'rtry': An R package to support plant trait data preprocessing

Ecol Evol. 2024 May 8;14(5):e11292. doi: 10.1002/ece3.11292. eCollection 2024 May.

Abstract

Plant trait data are used to quantify how plants respond to environmental factors and can act as indicators of ecosystem function. Measured trait values are influenced by genetics, trade-offs, competition, environmental conditions, and phenology. These interacting effects on traits are poorly characterized across taxa, and for many traits, measurement protocols are not standardized.
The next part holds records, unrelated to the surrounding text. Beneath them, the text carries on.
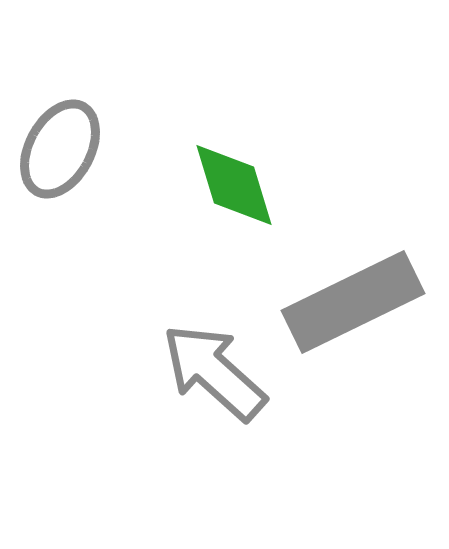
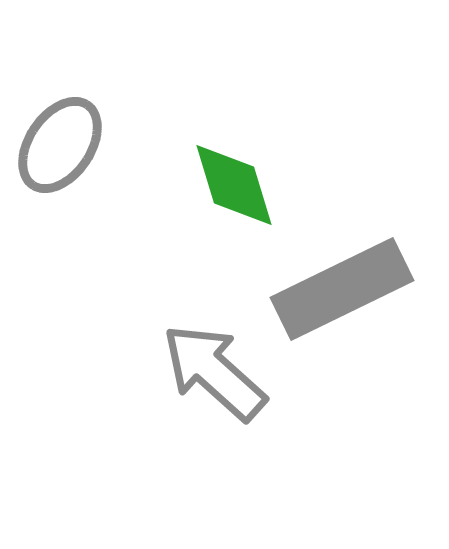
gray ellipse: moved 4 px up; rotated 6 degrees clockwise
gray rectangle: moved 11 px left, 13 px up
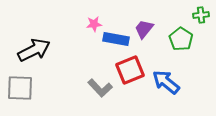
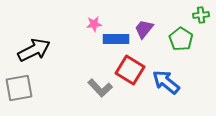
blue rectangle: rotated 10 degrees counterclockwise
red square: rotated 36 degrees counterclockwise
gray square: moved 1 px left; rotated 12 degrees counterclockwise
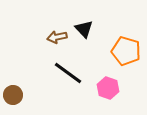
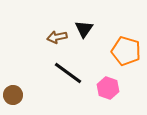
black triangle: rotated 18 degrees clockwise
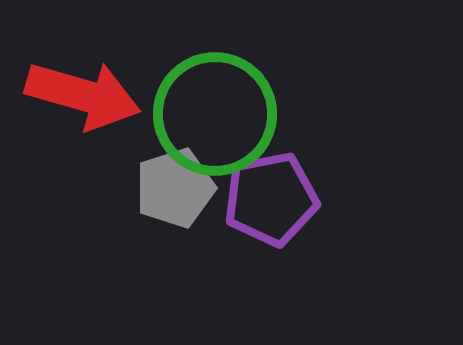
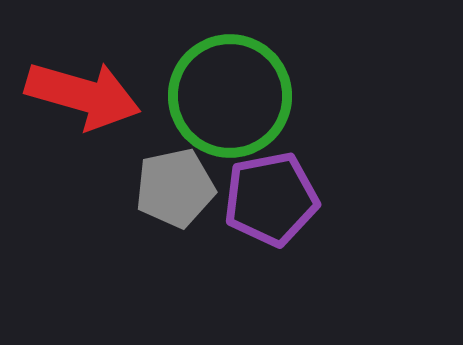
green circle: moved 15 px right, 18 px up
gray pentagon: rotated 6 degrees clockwise
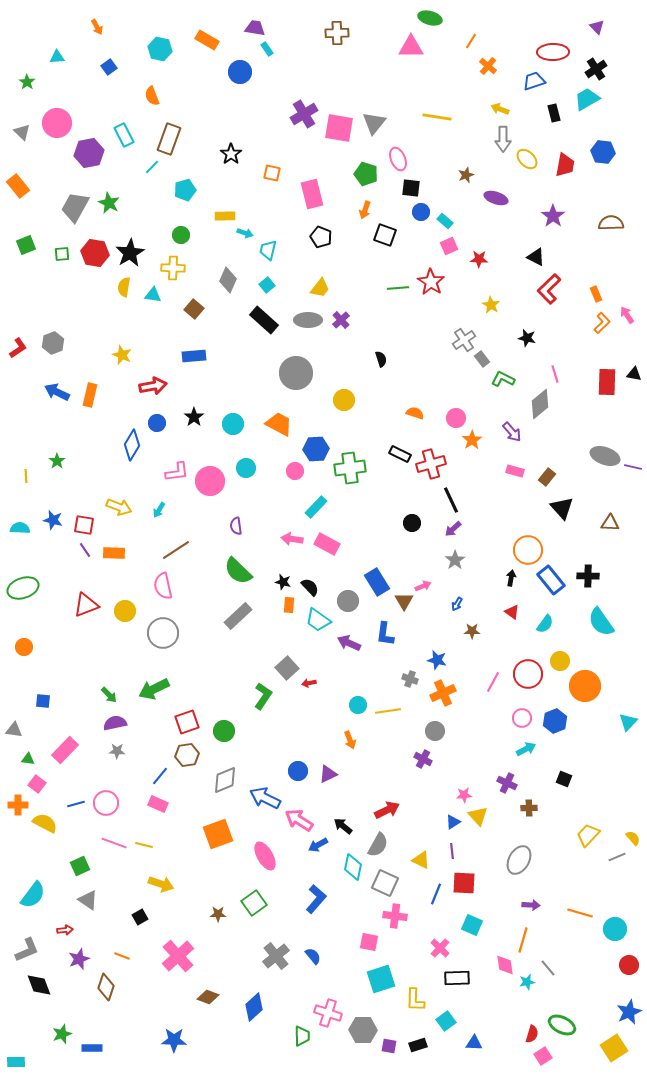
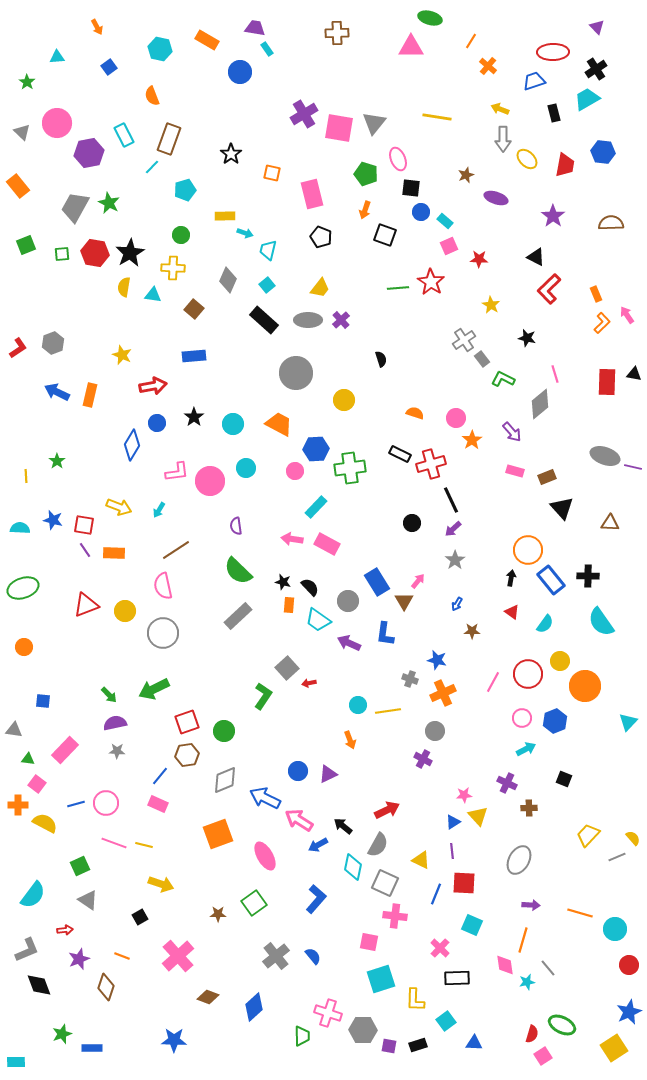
brown rectangle at (547, 477): rotated 30 degrees clockwise
pink arrow at (423, 586): moved 5 px left, 5 px up; rotated 28 degrees counterclockwise
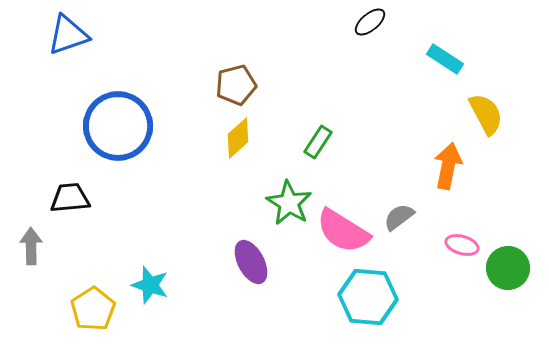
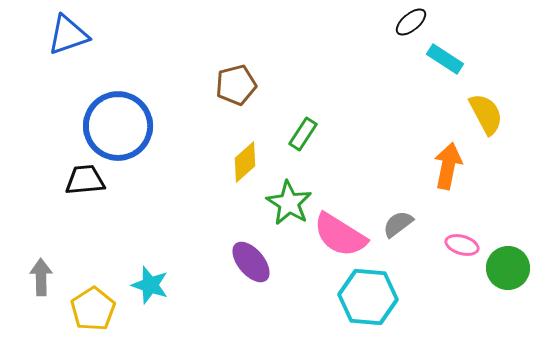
black ellipse: moved 41 px right
yellow diamond: moved 7 px right, 24 px down
green rectangle: moved 15 px left, 8 px up
black trapezoid: moved 15 px right, 18 px up
gray semicircle: moved 1 px left, 7 px down
pink semicircle: moved 3 px left, 4 px down
gray arrow: moved 10 px right, 31 px down
purple ellipse: rotated 12 degrees counterclockwise
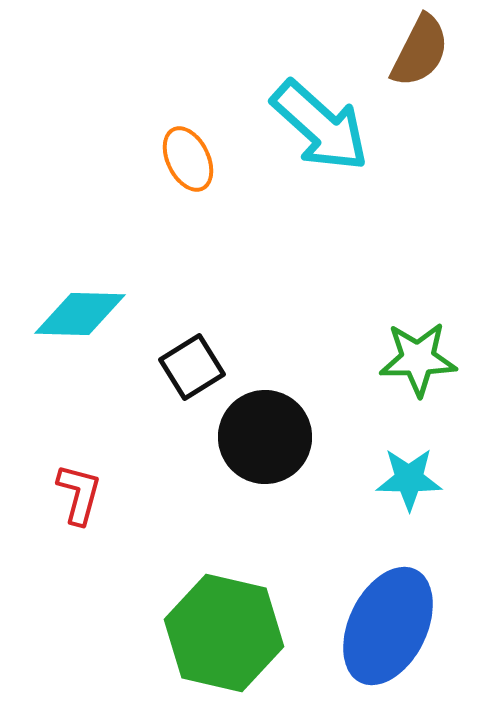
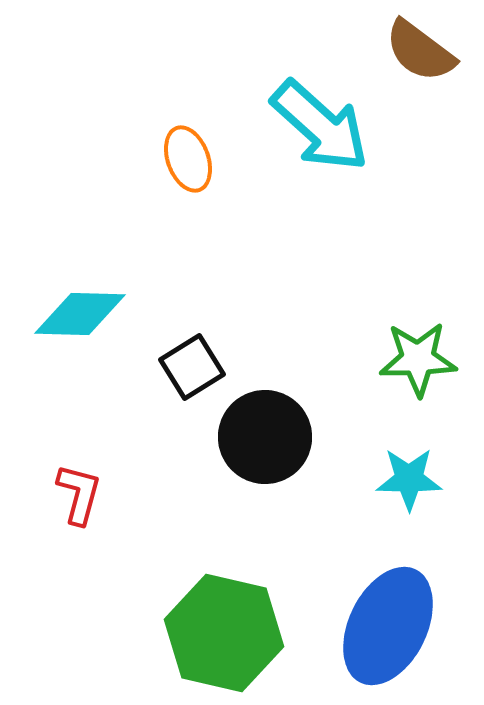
brown semicircle: rotated 100 degrees clockwise
orange ellipse: rotated 6 degrees clockwise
As a result, ancillary information about growth and measurement conditions can be highly variable, requiring a flexible data structure. In 2007, the TRY initiative was founded as an integrated database of plant trait data, including ancillary attributes relevant to understanding and interpreting the trait values. The TRY database now integrates around 700 original and collective datasets and has become a central resource of plant trait data. These data are provided in a generic long-table format, where a unique identifier links different trait records and ancillary data measured on the same entity. Due to the high number of trait records, plant taxa, and types of traits and ancillary data released from the TRY database, data preprocessing is necessary but not straightforward. Here, we present the 'rtry' R package, specifically designed to support plant trait data exploration and filtering. By integrating a subset of existing R functions essential for preprocessing, 'rtry' avoids the need for users to navigate the extensive R ecosystem and provides the functions under a consistent syntax. 'rtry' is therefore easy to use even for beginners in R. Notably, 'rtry' does not support data retrieval or analysis; rather, it focuses on the preprocessing tasks to optimize data quality. While 'rtry' primarily targets TRY data, its utility extends to data from other sources, such as the National Ecological Observatory Network (NEON). The 'rtry' package is available on the Comprehensive R Archive Network (CRAN; https://cran.r-project.org/package=rtry) and the GitHub Wiki (https://github.com/MPI-BGC-Functional-Biogeography/rtry/wiki) along with comprehensive documentation and vignettes describing detailed data preprocessing workflows.

Keywords: R package; TRY database; biodiversity; data cleaning; data preprocessing; plant trait.